La 1ère chambre de la Cour d'appel au Palais de Justice de Paris. — AFP / VINCENT AMALVY

Qu'est ce que le Distilbène?

C'est une hormone de synthèse, prescrite abondamment dans les années 1960 et 1970, pour  prévenir les fausses couches. Mais des études ont prouvé la nocivité du médicament, responsable de de cas de stérilité, de cancers et de malformations chez les patientes, leurs enfants et leurs petits-enfants. On estime à 160.000 le nombre de victimes du Distilbène, qui n'est plus prescrit chez la femme enceinte depuis 1983.

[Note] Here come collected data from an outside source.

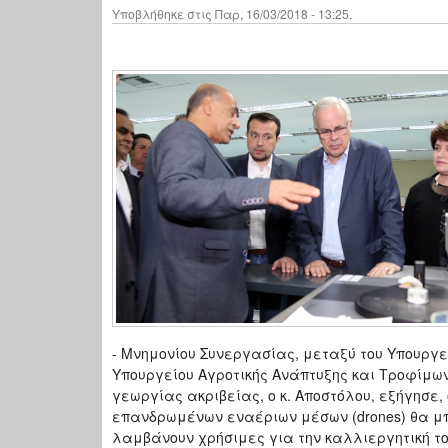
Υποβλήθηκε στις Παρ, 16/03/2018 - 13:25.
- Μνημονίου Συνεργασίας, μεταξύ του Υπουργε
Υπουργείου Αγροτικής Ανάπτυξης και Τροφίμων
γεωργίας ακριβείας, ο κ. Αποστόλου, εξήγησε,
επανδρωμένων εναέριων μέσων (drones) θα μπο
λαμβάνουν χρήσιμες για την καλλιεργητική τ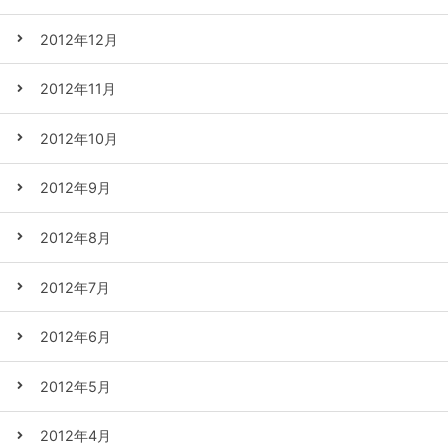
2012年12月
2012年11月
2012年10月
2012年9月
2012年8月
2012年7月
2012年6月
2012年5月
2012年4月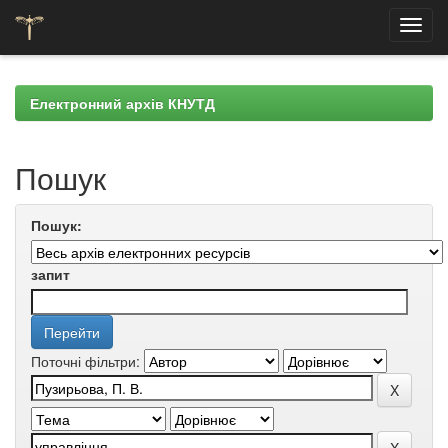
Skip
navigation
Електронний архів КНУТД
Пошук
Пошук:
запит
Поточні фільтри: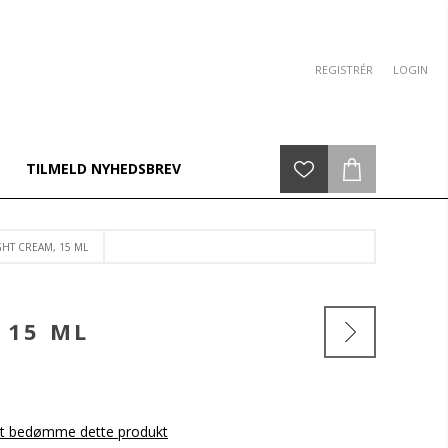
REGISTRÉR
LOGIN
TILMELD NYHEDSBREV
HT CREAM, 15 ML
 15 ML
 at bedømme dette produkt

Quelles complications ont été observées?

Des cas de cancers du vagin et de l'utérus chez des filles exposées pendant la grossesse de leur mère ont été signalés dès le début des années 70. Des cas d'anomalies du système génital, d'infertilité et d'accidents de grossesse ont ensuite été détectées chez certaines filles.  Des études ont montré que les garçons exposés au Distilbène pendant la grossesse de leur mère pouvaient également développer des anomalies telles que la non-descente des testicules, et présenter une infertilité.

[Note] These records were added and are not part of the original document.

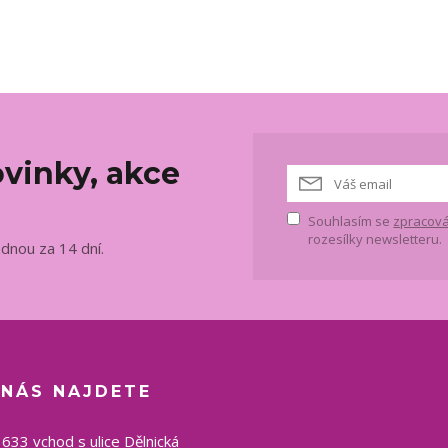
vinky, akce
Souhlasím se
zpracová
rozesílky newsletteru.
ednou za 14 dní.
 NÁS NAJDETE
1633 vchod s ulice Dělnická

Qu’a décidé la justice ce vendredi?

La Cour d'appel de Paris a statué sur le cas de deux femmes d'une quarantaine d'années, qui ont assigné au civil les laboratoires UCB Pharma et Novartis. L’une d’entre elles, Marie-Elise, souffre d’un cancer particulier, développé quasi uniquement par des personnes ayant été exposées au Distilbène. La Cour a donc considéré qu’il n’était pas utile de se pencher sur les éléments qu’elle avait apportés pour prouver la prise du médicament par sa mère. En revanche, la seconde femme, Sophie, s’est vu refuser une indemnisation, au motif qu’il était impossible de prouver que son infertilité était due à la prise du Distilbène.

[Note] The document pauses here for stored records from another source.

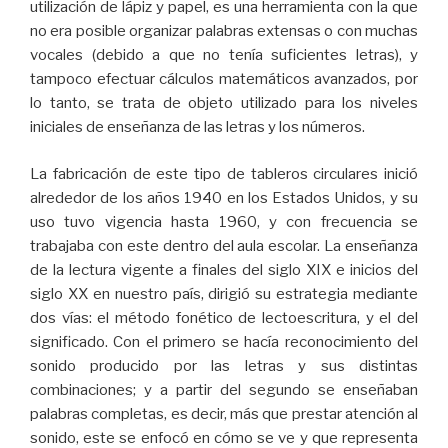
utilización de lápiz y papel, es una herramienta con la que
no era posible organizar palabras extensas o con muchas
vocales (debido a que no tenía suficientes letras), y
tampoco efectuar cálculos matemáticos avanzados, por
lo tanto, se trata de objeto utilizado para los niveles
iniciales de enseñanza de las letras y los números.
La fabricación de este tipo de tableros circulares inició
alrededor de los años 1940 en los Estados Unidos, y su
uso tuvo vigencia hasta 1960, y con frecuencia se
trabajaba con este dentro del aula escolar. La enseñanza
de la lectura vigente a finales del siglo XIX e inicios del
siglo XX en nuestro país, dirigió su estrategia mediante
dos vías: el método fonético de lectoescritura, y el del
significado. Con el primero se hacía reconocimiento del
sonido producido por las letras y sus distintas
combinaciones; y a partir del segundo se enseñaban
palabras completas, es decir, más que prestar atención al
sonido, este se enfocó en cómo se ve y que representa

Qu’est ce que cela change?

Pas grand-chose. Ces arrêts n'apportent pas de nouvelles données juridiques au problème, déjà délimité précisément par plusieurs arrêts de la Cour de cassation. La preuve de l'exposition au Distilbène peut être rapportée par «tout moyen» et peut même résulter de «présomptions graves, précises et concordantes». En cas d'exposition au médicament, il appartient aux laboratoires de prouver que le produit n'est pas à l'origine du dommage sur les plaignantes, a aussi déjà expliqué la plus haute juridiction du pays.

La Cour n'a donc jamais imposé la production d'ordonnances médicales, mais les juges demeurent forcés d'examiner au cas par cas la suffisance des preuves produites, ne pouvant juridiquement accepter le principe de «présomption de lien de causalité» que veulent les victimes.